# Buying in bulk



## Paint Works (Aug 1, 2007)

Where is everyone buying roller covers, tape etc...Anyone have any places better than local stores or Thepaintstore.com?


----------



## vicopainting (Jun 22, 2007)

You have to get one friendly local store is much better for you to get special discounts from them if you open an account there, per example I need it fast a 40 foot ladder, I could not get it at home depot or any big store, so I call my SW store and they got it for me (not form their store) and delivered in less than 2hs with a special discount.


----------



## nextlevelpaintco. (Jun 21, 2007)

this won't help you unless your close to lenoir NC.But I sometimes buy stuff from a man I once worked for.when I worked their he was only doing spec houses but in the 80's he was all industrial and he was big time.but now he sells painting supplies out of his old shop.stuff like roller poles,brushes,sanding blocks,drop clothes naps and frames the list goes on and he sells for less than half of any paint store around.he gets the stuff brand new in boxes,I don't know where he gets it or how he makes any money but apparently it's working.


----------



## Wolverine (Apr 17, 2007)

Hey Next...

Do you do any business with Kevin @ ICI in Morganton? What about Richey Foster from Service Paint Center?


----------



## Safety Guy (Jul 19, 2007)

We buy our stuff in bulk and get a great discount on sundry items: covers, rollers, frames, plastic, tape, etc. At the beginning of the year we have SW, Ben Moore, ICI, and Porter all bid on it. We give them a rough idea of what we will buy over the year and our pricing is based on that. We get shipments every month or so.


----------



## nextlevelpaintco. (Jun 21, 2007)

Wolverine said:


> Hey Next...
> 
> Do you do any business with Kevin @ ICI in Morganton? What about Richey Foster from Service Paint Center?


yes ,I used to deal with porter and benmoore but recently it's been all ici just for a particular client,but I like the products and the service so I think i'll stay.never heard of spc.Do you know me?or do I know you?


----------



## Wolverine (Apr 17, 2007)

I don't think I know you. I lived in Morganton for about 10 years from about 1984-94...

Kevin is a really good guy. I used to make specialty coatings for ICI Devoe years ago so I know alot of people there. We made alot of the super heavy duty tank linings and I participated in the development of the Phoenix System w/ ZCL composites/Devoe. 

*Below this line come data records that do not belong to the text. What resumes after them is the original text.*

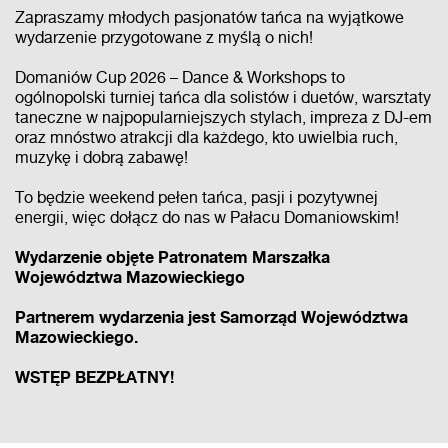
Zapraszamy młodych pasjonatów tańca na wyjątkowe
wydarzenie przygotowane z myślą o nich!
Domaniów Cup 2026 – Dance & Workshops to
ogólnopolski turniej tańca dla solistów i duetów, warsztaty
taneczne w najpopularniejszych stylach, impreza z DJ-em
oraz mnóstwo atrakcji dla każdego, kto uwielbia ruch,
muzykę i dobrą zabawę!
To będzie weekend pełen tańca, pasji i pozytywnej
energii, więc dołącz do nas w Pałacu Domaniowskim!
Wydarzenie objęte Patronatem Marszałka
Województwa Mazowieckiego
Partnerem wydarzenia jest Samorząd Województwa
Mazowieckiego.
WSTĘP BEZPŁATNY!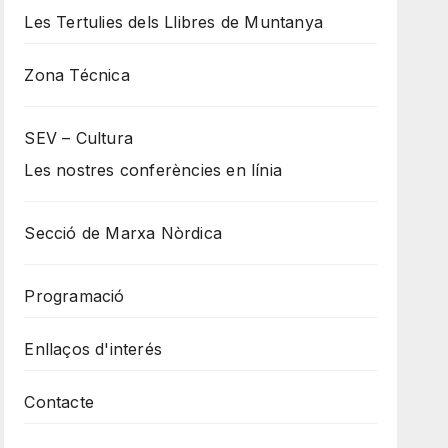
Les Tertulies dels Llibres de Muntanya
Zona Técnica
SEV – Cultura
Les nostres conferències en línia
Secció de Marxa Nòrdica
Programació
Enllaços d'interés
Contacte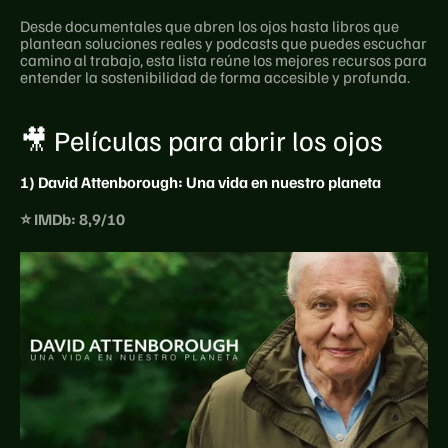
Desde documentales que abren los ojos hasta libros que 
plantean soluciones reales y podcasts que puedes escuchar 
camino al trabajo, esta lista reúne los mejores recursos para 
entender la sostenibilidad de forma accesible y profunda.
🎥 Películas para abrir los ojos
1) David Attenborough: Una vida en nuestro planeta
⭐ IMDb: 8,9/10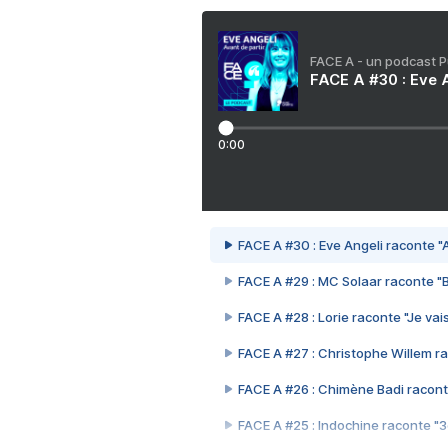
FACE A - un podcast 
FACE A #30 : Eve A
0:00
FACE A #30 : Eve Angeli raconte "A
FACE A #29 : MC Solaar raconte "
FACE A #28 : Lorie raconte "Je vais
FACE A #27 : Christophe Willem ra
FACE A #26 : Chimène Badi racont
FACE A #25 : Indochine raconte "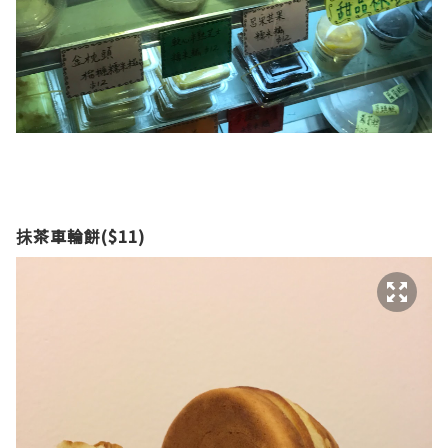
抺茶車輪餅($11)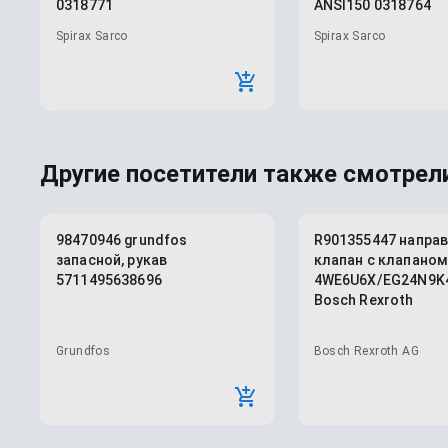
0318771
ANSI150 0318764
Spirax Sarco
Spirax Sarco
Другие посетители также смотрели
98470946 grundfos
R901355447 напр
запасной, рукав
клапан с клапано
5711495638696
4WE6U6X/EG24N9K
Bosch Rexroth
Grundfos
Bosch Rexroth AG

The phoenix system is a way to turn a single wall underground storage tank into a double wall that can be monitored for leakage! The 3-D fiberglass is stuck into 100% solids epoxy siloxane or 100% fluoro modified epoxy that wicks into the fabric. When it hardens the fiberglass forms a second surface within the underground storage tank. Then one of our AHC novolacs are applied at 125 mils to create a second wall.


----------